The firefighter who posted the photo of himself online did so when drinking on his back deck at home. But the content and timing of the photo were so provocative and toxic that soon afterward, the fire commissioner said, “I am utterly horrified and disgusted. Racist images, symbols, words and actions are contrary to our mission and values.” The mayor stated, “It's disturbing, it's stupid. I know he regrets it, but we regret it also.”

It may not seem fair to hold firefighters accountable for actions even off duty, but a key federal court case from 2006 clearly made the point that this is legally possible. In that case, several firefighters and a police officer had entered a float depicting racial violence (among other offensive images) in a neighborhood parade. Despite the fact this behavior took place off duty, their departments fired them when they learned of their actions.
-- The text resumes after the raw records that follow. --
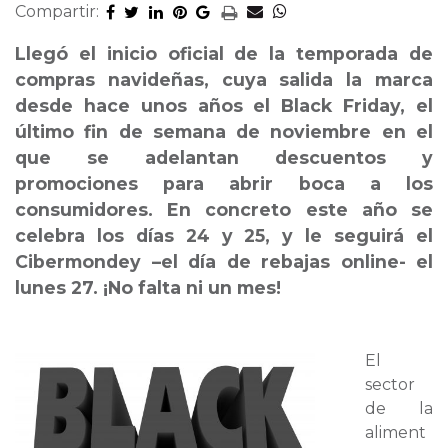
Compartir:
Llegó el inicio oficial de la temporada de
compras navideñas, cuya salida la marca
desde hace unos años el Black Friday, el
último fin de semana de noviembre en el
que se adelantan descuentos y
promociones para abrir boca a los
consumidores. En concreto este año se
celebra los días 24 y 25, y le seguirá el
Cibermondey –el día de rebajas online- el
lunes 27. ¡No falta ni un mes!
El
sector
de la
aliment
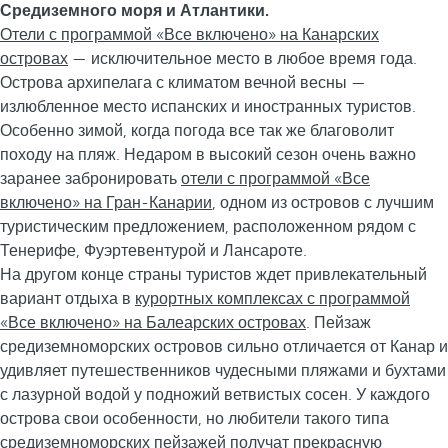
Средиземного моря и Атлантики.
Отели с программой «Все включено» на Канарских
островах
— исключительное место в любое время года.
Острова архипелага с климатом вечной весны —
излюбленное место испанских и иностранных туристов.
Особенно зимой, когда погода все так же благоволит
походу на пляж. Недаром в высокий сезон очень важно
заранее забронировать
отели с программой «Все
включено» на Гран-Канарии
, одном из островов с лучшим
туристическим предложением, расположенном рядом с
Тенерифе, Фуэртевентурой и Лансароте.
На другом конце страны туристов ждет привлекательный
вариант отдыха в
курортных комплексах с программой
«Все включено» на Балеарских островах
. Пейзаж
средиземноморских островов сильно отличается от Канар и
удивляет путешественников чудесными пляжами и бухтами
с лазурной водой у подножий ветвистых сосен. У каждого
острова свои особенности, но любители такого типа
средиземноморских пейзажей получат прекрасную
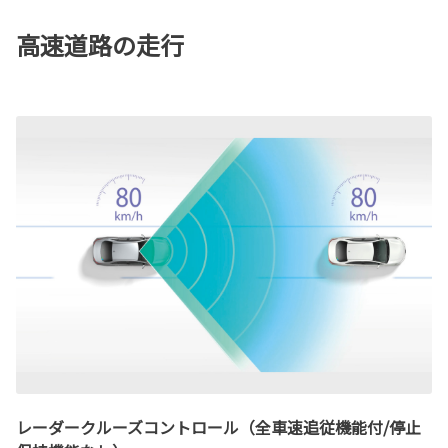
高速道路の走行
レーダークルーズコントロール（全車速追従機能付/停止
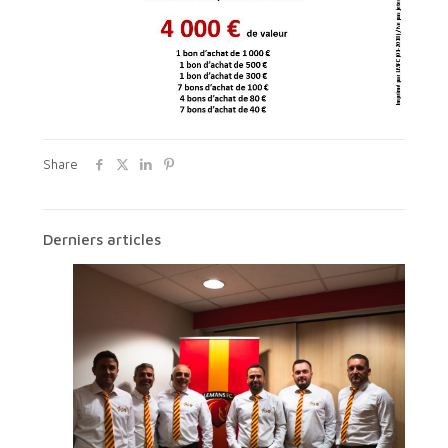
Share
Derniers articles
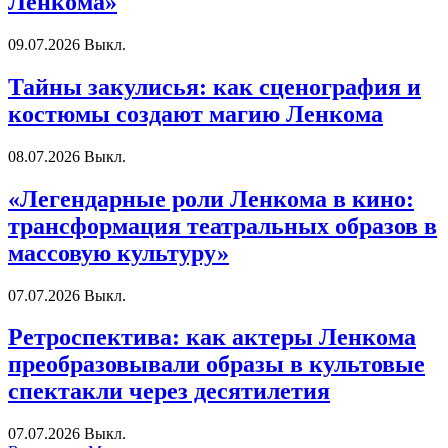
Ленкома»
09.07.2026
Выкл.
Тайны закулисья: как сценография и
костюмы создают магию Ленкома
08.07.2026
Выкл.
«Легендарные роли Ленкома в кино:
трансформация театральных образов в
массовую культуру»
07.07.2026
Выкл.
Ретроспектива: как актеры Ленкома
преобразовывали образы в культовые
спектакли через десятилетия
07.07.2026
Выкл.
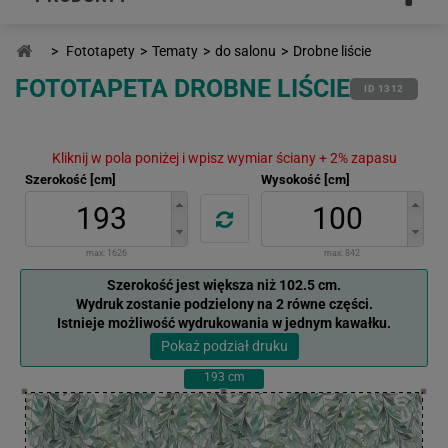
>
Fototapety
>
Tematy
>
do salonu
>
Drobne liście
FOTOTAPETA DROBNE LIŚCIE
ID 1312
Kliknij w pola poniżej i wpisz wymiar ściany + 2% zapasu
Szerokość [cm]
Wysokość [cm]
max:
1626
max:
842
Szerokość jest większa niż 102.5 cm.
Wydruk zostanie podzielony na 2 równe części.
Istnieje możliwość wydrukowania w jednym kawałku.
Pokaż podział druku
193
cm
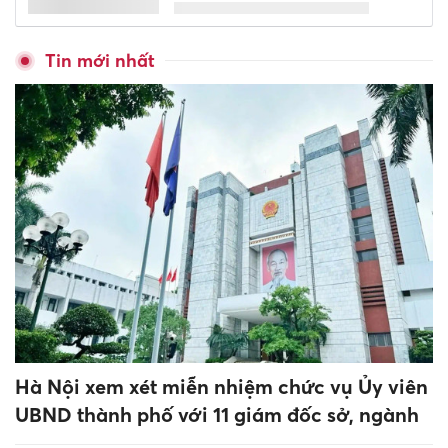
Tin mới nhất
Hà Nội xem xét miễn nhiệm chức vụ Ủy viên
UBND thành phố với 11 giám đốc sở, ngành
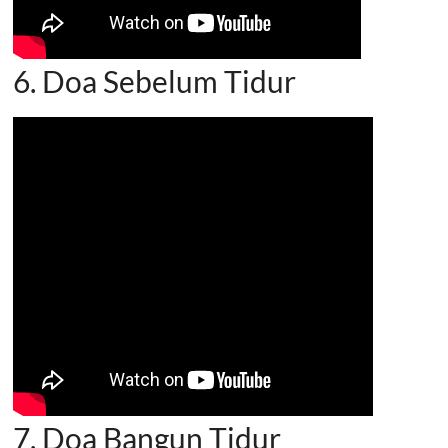
6. Doa Sebelum Tidur
7. Doa Bangun Tidur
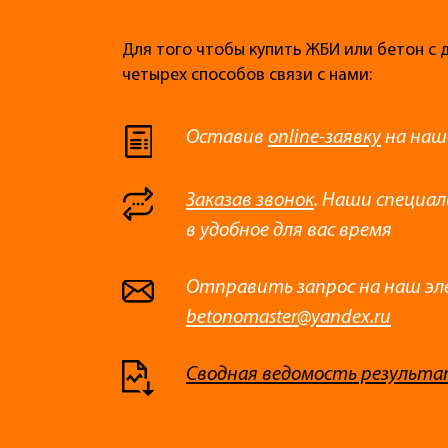
Для того чтобы купить ЖБИ или бетон с 
четырех способов связи с нами:
Оставив
online-заявку
на наш
Заказав звонок
. Наши специа
в удобное для вас время
Отправить запрос на наш эл
betonomaster@yandex.ru
Сводная ведомость результа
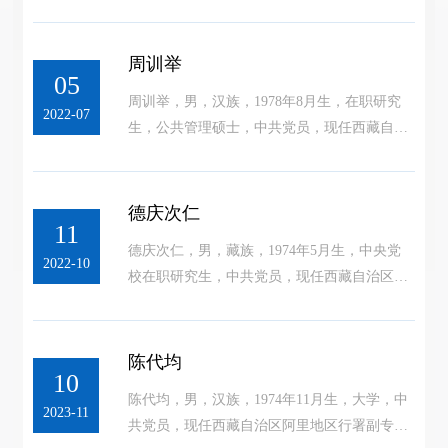
里地区行署副专员。
周训举
05
周训举，男，汉族，1978年8月生，在职研究
2022-07
生，公共管理硕士，中共党员，现任西藏自治
区阿里地区行署副专员。
德庆次仁
11
德庆次仁，男，藏族，1974年5月生，中央党
2022-10
校在职研究生，中共党员，现任西藏自治区阿
里地区行署副专员，兼任地区公安处党委副书
记、处长、督察长。
陈代均
10
陈代均，男，汉族，1974年11月生，大学，中
2023-11
共党员，现任西藏自治区阿里地区行署副专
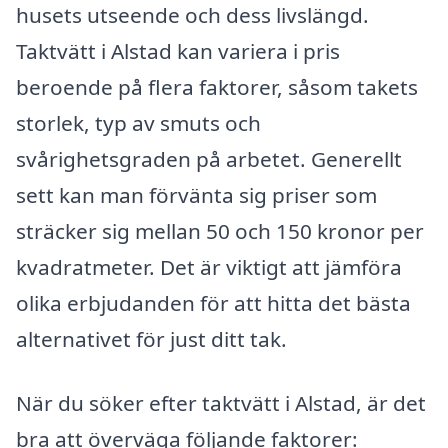
husets utseende och dess livslängd.
Taktvätt i Alstad kan variera i pris
beroende på flera faktorer, såsom takets
storlek, typ av smuts och
svårighetsgraden på arbetet. Generellt
sett kan man förvänta sig priser som
sträcker sig mellan 50 och 150 kronor per
kvadratmeter. Det är viktigt att jämföra
olika erbjudanden för att hitta det bästa
alternativet för just ditt tak.
När du söker efter taktvätt i Alstad, är det
bra att överväga följande faktorer:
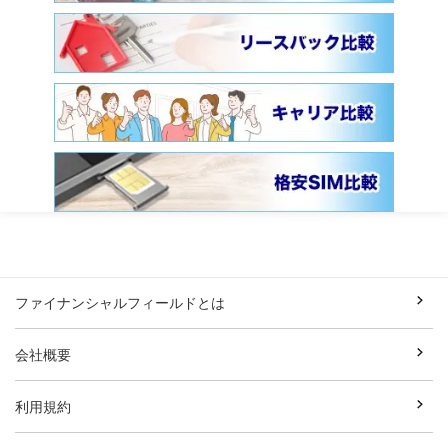
ファイナンシャルフィールドとは
会社概要
利用規約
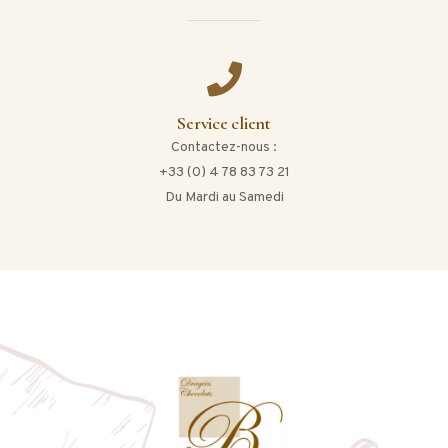
Service client
Contactez-nous :
+33 (0) 4 78 83 73 21
Du Mardi au Samedi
The men felt their First Amendment rights were violated, and they appealed their firings to the U.S. District Court. At that level, the court upheld their case. But when the city appealed that ruling to the Second Circuit Court of Appeals, the ruling was reversed. The court stated, “The [city’s] interest in maintaining a relationship of trust between the police and fire departments and the communities they serve outweighs plaintiffs’ interests in expressing themselves in this case. The First Amendment does not require a Government employer to sit idly by while its employees insult those they are hired to serve and protect.”

Take responsibility

Which leads to the final point. If you do screw up, make a bad joke or an inappropriate social media post, admit it, apologize and take responsibility for your actions. Be clear that your intention was to be funny and not hurtful, but you now see that you were wrong. (In the words of the firefighter with the Tiki torch: “I am an idiot. I am very sorry. Maybe I get too carried away on Facebook and I put something up there that is stupid. I thought he would get a joke about it. I really did. It was very stupid.”)

Firefighter humor is an important part of the job of being a firefighter, and no one is saying that all jokes are off limits in the fire station. But firefighters, being naturally competitive, tend to push things to their natural limits and beyond. That tendency, combined with the effect of social media, has proven to be the downfall of more than one firefighter and fire officer in recent months.